这个项目出来是否意味着vicuna-13b-16k马上就出来了。

DachengLi1 commented 1 year ago

@wqn1 No, we simply apply the condensing RoPE technique, which is a monkey patch in code. Then we just do fine-tuning on conversation data.

The pre-training directory was there for a historical reason. We tried some unsupervised pre-training before without the condensing RoPE technique, but realized that it it not needed anymore. I will probably going to refactor out the directory. Thx for the question!

DachengLi1 commented 1 year ago

@ahkimkoo Vicuna is another model targeted on 2K sequence length, and LongChat is our new series of models targeting on larger sequence length.

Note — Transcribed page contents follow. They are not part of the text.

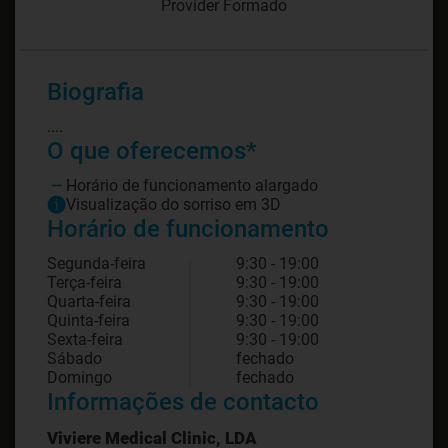
Provider Formado
Biografia
....
O que oferecemos*
Horário de funcionamento alargado
Visualização do sorriso em 3D
Horário de funcionamento
Segunda-feira
9:30 - 19:00
Terça-feira
9:30 - 19:00
Quarta-feira
9:30 - 19:00
Quinta-feira
9:30 - 19:00
Sexta-feira
9:30 - 19:00
Sábado
fechado
Domingo
fechado
Informações de contacto
Viviere Medical Clinic, LDA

Basically Vicuna = llama-2K + ShareGPT, and LongChat = llama-nK + ShareGPT. So there won't be a Vicuna-13b-16k, but LongChat-13b-16k will be conceptually the same as a "Vicuna-13b-16k".

wqn1 commented 1 year ago

@DachengLi1 Thanks for your answer. I also have a question to consult. If I want to train a long-chat model in a specific domain, but I don't have a lot of supervised dialogue data available, would unsupervised pre-training help improve the model's performance in domain-specific question answering? Could you please provide me with some advice on this?

DachengLi1 commented 1 year ago

@wqn1 I think there are two things to adapt (1) context length: 2K > nK (2) general -> domain specific. Right now I just throw 18K conversations in and LlaMA adapt quite well to both within this many conversations. If you have less conversations data, which is really necessary only in (2), I think using some other long-context data(e.g. books) to help llama learns (1) should work. But you can probably start by trying whether llama can do well with your number of data?